Trade war: a framework for thinking about the volatile road ahead
The Canada vs. U.S. trade war is now underway, with a sweeping 25% tariff on Canadian exports in place (10% on Canadian energy) and a retaliatory tariff applied to $30B of American goods, set to increase to $155B in three weeks time.

Source: Trevor Tombe, University of Calgary
The most important variable now becomes the duration of the dispute, and how the impact is magnified as time goes on. We dug through historical precedents, combed through hundreds of transcripts, and analyzed market returns to give you a framework for thinking about the challenging road ahead.
You are here: volatility & uncertainty
In this phase there’s a lot of headline risk, but very little economic impact. Uncertainty and volatility rise as everyone scrambles for answers, and there’s not a unified message from country/provincial leadership on the path forward.

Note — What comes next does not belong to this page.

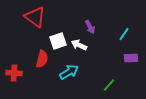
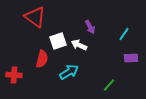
red cross: moved 2 px down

This uncertainty has been visible at the corporate level this earnings season, with a number of downward revisions to guidance and some companies pulling guidance altogether.

It’s also evidenced by U.S. trade data, which shows U.S. companies are pulling forward imports as they brace for impact, the same way they did in 2018.

Markets have begun pricing outcomes, resulting in heavy trading and volatility, a tailwind to the trading-linked segments of both the banks and exchange operators like TMX Group (X).

If the dispute is resolved in this phase, the fundamental impact to Canadian companies should be negligible, creating some attractive opportunities in names that sold off.
In our research on steel & aluminum tariffs we published in January, we highlighted which parts of the value chain had exposure and which were insulated. The exposed names we highlighted could outperform from here, in the event of a resolution.

Phase 2: adjustment & strategy shifts
Phase 2 is where governments, companies, and markets collectively say “this is real”. We’re getting closer to this phase, but not there yet in our view.
At the economic level, we’d start seeing tangible impacts of the trade tax imposed by both countries. Exports would fall, as they did during the 2018 steel & aluminum tariffs from Trump’s first campaign.

Cost inflation would likely begin hitting consumers and weighing on corporate earnings, resulting in layoffs across exposed sectors.
We published research a month ago highlighting that 2.4M workers in Canada are tied to U.S. exports, meaning for every 5% of these employees laid off, unemployment would climb by ~0.5%.

Policy measures would likely be formalized during this stage to mitigate the economic fallout from the dispute.
Such measures would likely include further rate cuts and fiscal stimulus, with some analysts estimating in aggregate (provincial and federal), Canada has ~$200B of firepower it could use if necessary.

In markets, we’d expect less volatility than in phase 1, though we’d favour duration exposure through phase 2, as we highlighted in our research from earlier this week.
Phase 3: resolution or entrenchment
If we make it to this phase (hopefully not), our guess is that the USMCA renegotiation is the fork in the road moment. It’s slated for a 2026 review but could come sooner, if the Trump administration continues to apply pressure.
If all parties reach an agreement and de-escalate, markets would rally as risk appetite returns, supply chains gradually improve, and governments reduce their stimulative efforts.
If not, the economic fallout would continue, with the BoC predicting a prolonged trade war could permanently reduce GDP by up to ~3%. The fabric of global trade would be altered, as Canada seeks to diversify away from the U.S. and reignite interprovincial trade, a topic that we dug into a month ago.

In this scenario, trade-exposed equities could face long lasting valuation impairments, and broad markets would have to deal with the largest trade shock since the Smoot-Hawley Tariff Act from nearly a century ago.